The highest point in the county had almost no linear relationship with the GNIS-based estimates. Both county seat and average altitude of 1-km2 land parcels showed a rough linear correlation, but the slopes were not close to 1.0, and there were many divergent estimates. As soon by the position of the slope line, the GNIS-based estimate was almost always lower than that of other methods.
Table 1 shows the regression coefficients, R-squared estimates, and percent of discordant cases.
The altitude of the county seat had the closest match with our estimate, and the slope of the line was 1.4, indicating that the county seat estimate was on average 1.4 times higher than that estimated using the GNIS data. About one quarter of the cases showed a significant difference from our estimates in either absolute or percentage difference. The average altitude of land parcels had a modest degree of correlation, and a slope of 2.1. About three-quarters of those estimates varied significantly from the GNIS-based estimates. The highest point in the county showed a very poor association for almost all counties, with a high regression coefficient (and almost no linear relationship, as seen in the graph), and with all of the cases varying greatly from the GNIS-based estimates.
The use of GNIS data to determine altitude differs considerably from other ways of estimating a representative altitude for regions. In the absence of a gold standard, we believe that accounting for human habitation generates more accurate and relevant estimates than do techniques that rely only on geological features or a single point within the region (such as the county seat or the largest city). We propose that estimates which account for habitation patterns would be preferable as they have more utility for studies of human health than would geographically-based estimates.

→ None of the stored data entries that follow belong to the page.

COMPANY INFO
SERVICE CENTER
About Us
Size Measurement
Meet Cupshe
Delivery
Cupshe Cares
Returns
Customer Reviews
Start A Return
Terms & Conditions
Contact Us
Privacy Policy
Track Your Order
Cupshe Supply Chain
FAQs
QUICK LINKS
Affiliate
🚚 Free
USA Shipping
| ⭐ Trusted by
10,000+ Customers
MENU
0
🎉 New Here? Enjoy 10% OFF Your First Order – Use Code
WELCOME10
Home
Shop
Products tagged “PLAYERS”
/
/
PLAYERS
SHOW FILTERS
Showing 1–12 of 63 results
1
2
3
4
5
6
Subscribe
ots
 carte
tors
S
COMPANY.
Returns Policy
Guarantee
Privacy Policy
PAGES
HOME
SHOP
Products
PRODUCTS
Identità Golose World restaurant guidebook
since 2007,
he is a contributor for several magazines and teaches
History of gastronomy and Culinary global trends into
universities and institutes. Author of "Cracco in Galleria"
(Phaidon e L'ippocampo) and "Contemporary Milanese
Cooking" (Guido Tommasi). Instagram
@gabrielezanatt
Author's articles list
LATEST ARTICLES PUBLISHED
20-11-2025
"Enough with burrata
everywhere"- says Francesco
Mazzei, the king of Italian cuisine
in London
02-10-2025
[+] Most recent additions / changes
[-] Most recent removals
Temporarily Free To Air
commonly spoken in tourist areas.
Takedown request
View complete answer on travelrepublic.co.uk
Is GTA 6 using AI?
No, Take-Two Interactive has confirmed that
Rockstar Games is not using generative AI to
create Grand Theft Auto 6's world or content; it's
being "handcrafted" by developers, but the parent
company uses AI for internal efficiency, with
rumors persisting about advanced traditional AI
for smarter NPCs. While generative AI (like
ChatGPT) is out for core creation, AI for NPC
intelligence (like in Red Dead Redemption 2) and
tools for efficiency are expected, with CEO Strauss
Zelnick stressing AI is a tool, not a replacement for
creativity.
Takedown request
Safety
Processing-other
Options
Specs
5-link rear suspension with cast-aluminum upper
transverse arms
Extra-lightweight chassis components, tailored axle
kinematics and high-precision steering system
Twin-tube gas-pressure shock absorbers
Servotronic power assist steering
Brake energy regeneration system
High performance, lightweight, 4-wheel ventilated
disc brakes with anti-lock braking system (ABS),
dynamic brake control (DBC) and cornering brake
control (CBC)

First, because there is no differentiation of place names based on their size, our technique may underestimate the population density of highly populous places. For instance, both a small-town airport and an international airport have a single entry, despite orders of magnitude difference in the numbers of people around them. It may be possible to use density maps to weight results further, although we do not know of a simple technique for doing so. Second, when comparing the GNIS-based method with other approaches, we did not examine other trends, such as nonlinear relationships. There was no evidence of nonlinear trends in the figure, except for the highest point in the county, which did not have a plausible association with altitude of human habitation.

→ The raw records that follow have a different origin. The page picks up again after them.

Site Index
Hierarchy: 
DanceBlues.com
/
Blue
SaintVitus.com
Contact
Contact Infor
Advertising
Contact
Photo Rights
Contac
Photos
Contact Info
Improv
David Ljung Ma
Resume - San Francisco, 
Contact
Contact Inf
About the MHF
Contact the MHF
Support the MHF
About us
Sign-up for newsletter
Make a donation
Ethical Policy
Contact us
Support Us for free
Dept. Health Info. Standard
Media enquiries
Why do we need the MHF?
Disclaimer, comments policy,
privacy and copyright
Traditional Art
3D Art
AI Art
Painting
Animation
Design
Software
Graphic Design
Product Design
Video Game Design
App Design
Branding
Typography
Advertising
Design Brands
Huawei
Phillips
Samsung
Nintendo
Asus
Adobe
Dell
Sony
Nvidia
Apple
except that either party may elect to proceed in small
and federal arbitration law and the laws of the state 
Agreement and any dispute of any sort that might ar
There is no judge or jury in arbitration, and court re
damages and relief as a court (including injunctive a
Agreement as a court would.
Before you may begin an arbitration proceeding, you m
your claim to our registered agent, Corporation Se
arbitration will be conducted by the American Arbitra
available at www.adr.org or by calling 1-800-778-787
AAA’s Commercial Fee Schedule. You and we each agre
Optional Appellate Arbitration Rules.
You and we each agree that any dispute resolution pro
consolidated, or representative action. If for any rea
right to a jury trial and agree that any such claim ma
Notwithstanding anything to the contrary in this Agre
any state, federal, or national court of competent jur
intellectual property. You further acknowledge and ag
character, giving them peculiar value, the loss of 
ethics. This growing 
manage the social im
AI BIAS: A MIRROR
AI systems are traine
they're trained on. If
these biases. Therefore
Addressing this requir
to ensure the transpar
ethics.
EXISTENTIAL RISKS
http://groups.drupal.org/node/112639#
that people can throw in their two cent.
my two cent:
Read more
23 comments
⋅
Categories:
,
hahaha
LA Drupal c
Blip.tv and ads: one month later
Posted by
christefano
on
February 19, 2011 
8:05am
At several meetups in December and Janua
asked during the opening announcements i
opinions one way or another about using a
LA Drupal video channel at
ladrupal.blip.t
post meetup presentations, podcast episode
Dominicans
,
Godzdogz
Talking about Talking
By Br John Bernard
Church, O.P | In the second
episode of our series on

This GNIS-based method for estimating altitude uses a publically available dataset and is easy to implement with any software that allows string matching. It can be linked to repositories of health data, which typically are aggregated by city, county or state. We anticipate that it can promote research about the effects of environmental factors on human disease. Mean latitude and longitude of different regions can also be estimated by the same approaches, easily allowing analyses of seasonal or diurnal patterns.